Digital Content Management
Goals
The key challenge of the DCM research track is to provide a step change in content localisation focusing on three areas: user query enhancement, metadata and model development, and dynamic composition of localised content, customised for the users’ needs and context of use. The DCM track is divided between these three work areas called DCM 1, DCM 2 and DCM 3:
- Enhancement of user queries based on user context information and feedback
(DCM1) - Automation and semi-automation of the models and generation of metadata
required for localised content composition (DCM 2) - Support for dynamic composition of localised content, customised for the user’s need and context (DCM 3)
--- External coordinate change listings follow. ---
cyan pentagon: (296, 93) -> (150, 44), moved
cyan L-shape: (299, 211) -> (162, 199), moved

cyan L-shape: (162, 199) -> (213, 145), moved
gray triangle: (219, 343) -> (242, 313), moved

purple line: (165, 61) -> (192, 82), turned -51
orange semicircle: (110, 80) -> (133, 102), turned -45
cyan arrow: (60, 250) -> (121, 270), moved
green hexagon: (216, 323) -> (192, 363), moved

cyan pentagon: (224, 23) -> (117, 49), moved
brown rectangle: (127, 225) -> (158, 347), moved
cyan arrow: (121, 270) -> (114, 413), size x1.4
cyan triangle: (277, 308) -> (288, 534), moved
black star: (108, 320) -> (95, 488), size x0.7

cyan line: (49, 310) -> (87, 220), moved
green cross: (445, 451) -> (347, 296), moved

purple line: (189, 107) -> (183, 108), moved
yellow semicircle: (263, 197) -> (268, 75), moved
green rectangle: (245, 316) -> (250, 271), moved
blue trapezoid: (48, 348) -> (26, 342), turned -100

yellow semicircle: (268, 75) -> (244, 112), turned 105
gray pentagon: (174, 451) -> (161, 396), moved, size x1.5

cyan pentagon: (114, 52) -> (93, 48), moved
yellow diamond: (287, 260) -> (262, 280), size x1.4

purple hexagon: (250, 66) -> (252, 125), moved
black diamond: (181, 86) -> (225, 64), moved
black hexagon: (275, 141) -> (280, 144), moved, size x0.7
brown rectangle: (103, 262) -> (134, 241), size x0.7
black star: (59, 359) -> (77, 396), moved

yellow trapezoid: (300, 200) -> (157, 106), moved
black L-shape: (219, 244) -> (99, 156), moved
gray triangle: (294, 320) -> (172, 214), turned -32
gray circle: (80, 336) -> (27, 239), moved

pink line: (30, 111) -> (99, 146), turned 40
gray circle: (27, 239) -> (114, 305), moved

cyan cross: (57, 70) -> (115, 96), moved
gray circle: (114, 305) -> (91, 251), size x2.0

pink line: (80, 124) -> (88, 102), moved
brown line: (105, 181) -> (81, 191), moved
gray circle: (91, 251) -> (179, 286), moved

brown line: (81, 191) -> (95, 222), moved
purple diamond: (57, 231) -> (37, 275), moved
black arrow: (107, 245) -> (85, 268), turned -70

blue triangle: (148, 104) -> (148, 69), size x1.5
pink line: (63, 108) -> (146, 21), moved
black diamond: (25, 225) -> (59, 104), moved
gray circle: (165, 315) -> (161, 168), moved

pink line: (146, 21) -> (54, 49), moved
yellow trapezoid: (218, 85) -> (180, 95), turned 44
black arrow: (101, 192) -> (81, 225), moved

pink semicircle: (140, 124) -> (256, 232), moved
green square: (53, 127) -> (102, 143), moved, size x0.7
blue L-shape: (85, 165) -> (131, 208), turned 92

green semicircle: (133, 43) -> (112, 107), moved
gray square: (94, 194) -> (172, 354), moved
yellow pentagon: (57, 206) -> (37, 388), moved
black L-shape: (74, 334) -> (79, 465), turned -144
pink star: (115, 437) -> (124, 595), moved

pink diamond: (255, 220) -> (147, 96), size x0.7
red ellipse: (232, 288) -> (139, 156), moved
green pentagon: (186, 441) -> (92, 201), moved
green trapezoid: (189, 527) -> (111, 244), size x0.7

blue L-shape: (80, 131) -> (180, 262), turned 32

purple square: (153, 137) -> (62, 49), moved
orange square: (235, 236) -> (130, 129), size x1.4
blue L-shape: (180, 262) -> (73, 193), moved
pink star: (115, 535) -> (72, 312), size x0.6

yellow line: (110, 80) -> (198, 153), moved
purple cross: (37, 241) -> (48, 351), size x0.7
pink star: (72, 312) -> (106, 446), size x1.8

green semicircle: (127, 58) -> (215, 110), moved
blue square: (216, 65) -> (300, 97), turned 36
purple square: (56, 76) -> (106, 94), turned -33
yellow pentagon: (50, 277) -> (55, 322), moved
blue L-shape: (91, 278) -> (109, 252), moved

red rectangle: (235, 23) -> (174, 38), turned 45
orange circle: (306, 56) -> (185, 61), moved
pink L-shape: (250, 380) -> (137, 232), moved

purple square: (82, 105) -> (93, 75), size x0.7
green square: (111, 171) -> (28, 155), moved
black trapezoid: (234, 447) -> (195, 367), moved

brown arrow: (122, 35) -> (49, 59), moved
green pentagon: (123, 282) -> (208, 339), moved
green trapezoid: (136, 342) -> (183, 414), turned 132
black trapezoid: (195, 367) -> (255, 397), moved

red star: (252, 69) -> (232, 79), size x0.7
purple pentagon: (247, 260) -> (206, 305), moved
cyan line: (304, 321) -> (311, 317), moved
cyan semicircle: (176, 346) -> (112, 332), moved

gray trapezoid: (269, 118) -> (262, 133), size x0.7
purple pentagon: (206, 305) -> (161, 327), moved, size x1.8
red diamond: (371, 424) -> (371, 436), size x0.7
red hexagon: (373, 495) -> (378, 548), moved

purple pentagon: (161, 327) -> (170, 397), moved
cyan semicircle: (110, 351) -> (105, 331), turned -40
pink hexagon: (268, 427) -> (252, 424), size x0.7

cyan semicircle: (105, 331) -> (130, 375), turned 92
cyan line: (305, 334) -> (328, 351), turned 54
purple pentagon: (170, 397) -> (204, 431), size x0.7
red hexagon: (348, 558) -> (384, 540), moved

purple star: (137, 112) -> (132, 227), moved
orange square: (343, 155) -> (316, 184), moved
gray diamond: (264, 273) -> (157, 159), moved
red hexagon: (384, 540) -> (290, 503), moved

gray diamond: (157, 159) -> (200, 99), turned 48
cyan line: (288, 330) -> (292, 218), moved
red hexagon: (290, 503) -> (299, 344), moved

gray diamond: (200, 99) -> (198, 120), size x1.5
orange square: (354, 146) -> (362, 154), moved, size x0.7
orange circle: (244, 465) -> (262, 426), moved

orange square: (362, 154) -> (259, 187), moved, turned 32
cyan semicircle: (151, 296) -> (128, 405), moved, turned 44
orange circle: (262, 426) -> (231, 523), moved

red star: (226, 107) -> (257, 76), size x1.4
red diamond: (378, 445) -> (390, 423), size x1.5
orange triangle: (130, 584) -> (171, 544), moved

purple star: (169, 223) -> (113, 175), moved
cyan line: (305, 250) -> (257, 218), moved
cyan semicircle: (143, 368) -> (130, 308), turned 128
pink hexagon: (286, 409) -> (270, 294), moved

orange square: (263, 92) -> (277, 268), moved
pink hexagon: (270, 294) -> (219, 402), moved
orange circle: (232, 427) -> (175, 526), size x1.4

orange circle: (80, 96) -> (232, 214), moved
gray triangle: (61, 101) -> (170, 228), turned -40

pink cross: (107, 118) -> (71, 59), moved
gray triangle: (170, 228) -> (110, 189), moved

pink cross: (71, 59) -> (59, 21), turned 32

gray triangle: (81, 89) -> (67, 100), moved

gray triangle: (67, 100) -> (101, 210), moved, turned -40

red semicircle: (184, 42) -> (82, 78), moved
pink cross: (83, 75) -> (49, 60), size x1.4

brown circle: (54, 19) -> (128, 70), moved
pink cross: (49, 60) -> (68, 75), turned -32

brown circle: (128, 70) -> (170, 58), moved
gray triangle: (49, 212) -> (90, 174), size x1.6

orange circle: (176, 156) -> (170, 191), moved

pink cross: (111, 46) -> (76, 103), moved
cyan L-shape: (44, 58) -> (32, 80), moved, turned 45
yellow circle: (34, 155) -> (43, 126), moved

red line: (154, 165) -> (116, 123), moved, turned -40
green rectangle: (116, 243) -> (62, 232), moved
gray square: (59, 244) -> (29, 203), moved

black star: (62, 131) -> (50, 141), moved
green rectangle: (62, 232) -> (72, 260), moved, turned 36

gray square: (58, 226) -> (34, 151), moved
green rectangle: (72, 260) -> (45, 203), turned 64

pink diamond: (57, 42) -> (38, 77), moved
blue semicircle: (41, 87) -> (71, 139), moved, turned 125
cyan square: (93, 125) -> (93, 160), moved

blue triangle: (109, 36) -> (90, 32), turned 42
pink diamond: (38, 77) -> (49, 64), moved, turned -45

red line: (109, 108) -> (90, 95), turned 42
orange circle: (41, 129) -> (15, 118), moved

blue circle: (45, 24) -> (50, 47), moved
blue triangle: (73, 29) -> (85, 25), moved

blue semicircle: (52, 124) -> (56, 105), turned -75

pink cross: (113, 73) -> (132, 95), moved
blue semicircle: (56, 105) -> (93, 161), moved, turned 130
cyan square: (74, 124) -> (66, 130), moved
However, the research is integrated across the work areas via combined prototypes
and experiments. Key prototypes are integrated across research tracks (i.e. ILT, LOC, SF) via demonstrator systems. Principally the DCM prototypes are being used within the Personalised Multilingual Customer Care Management Demonstrator (PMCC) and will be used within the Personalised Multilingual Social Networking
Demonstrator (PMSN).
Methodology
With the increasing volume of digital content and the diversity of devices upon which localised content needs to be rendered, it is becoming impossible to manually annotate, slice and compose appropriate localised content. In addition, localisation needs to not only adapt to suit specific corporate localisation requirements, but also satisfy individual user needs for localised translations. The three principal areas of DCM research relate to the challenges of locating and retrieving content; of modelling knowledge in a structured, reusable way; and in supporting the user by harnessing adaptivity to give users significantly improved access to the information they need. A central theme running through all of these challenges is the need to provide the information in a form that is tailored to the user’s requirements and preferences, and which includes not only the direct response to their query, but key supporting information that the user might need to achieve their goal. The challenge for DCM within Next Generation Localisation is to enhance and combine key aspects of Adaptive Hypermedia (AH) and Information Retrieval (IR) research to provide techniques, technology and prototype systems, to implement advanced content retrieval, slicing and adaptive composition of multilingual digital content. The DCM1 work package addresses the issues of IR research directly. There is a large community of research involved in IR, particularly on web data. DCM1 research includes the application of cross-lingual techniques to permit users to gain access to information not in their native tongues. Personalisation in IR is addressed both in the use of user modelling techniques to alter the behaviour of IR systems, and also through the creation of hybrid Adaptive IR systems, which combine research in Adaptive Hypermedia with traditional IR. The focus of DCM2 is on the metadata required by systems to provide this more intelligent behaviour. DCM2 includes work on generating, managing and linking structured knowledge in the form of ontologies. The main focus of this work is in addressing the shortcomings in current work on creating and sharing metadata between different intelligent systems. Finally, DCM3 focuses directly on the improvement of multi-modal Adaptive Hypermedia. This work includes applying AH techniques in tandem with multi-modal approaches, allowing, for example, for speech synthesis to be used where it improves the behaviour of the system.
Industry Engagement
CNGL DCM has engaged strongly with the industrial partners. There have been specific collaborations with Symantec and Microsoft under the framework of the Personalised Multilingual Customer Care demonstrator scenarios, with a view to incorporating real-world use cases and customer care content into the vision of next generation digital content management. Further collaboration has been undertaken with IBM, with a specific view towards the IBM LanguageWare technologies, including the LanguageWare workbench product and IBM Galaxy analysis tools. DCM has also continued to present to potential new CNGL industry partners, working with the centre management to attract further industry involvement. There are extensive plans to expand and deepen the industrial collaborations in DCM, including extending new scenarios for demonstration based on use cases driven from industrial needs, as well as locating new potential industrial partners who have specific digital content needs that can only be addressed by the CNGL DCM research team.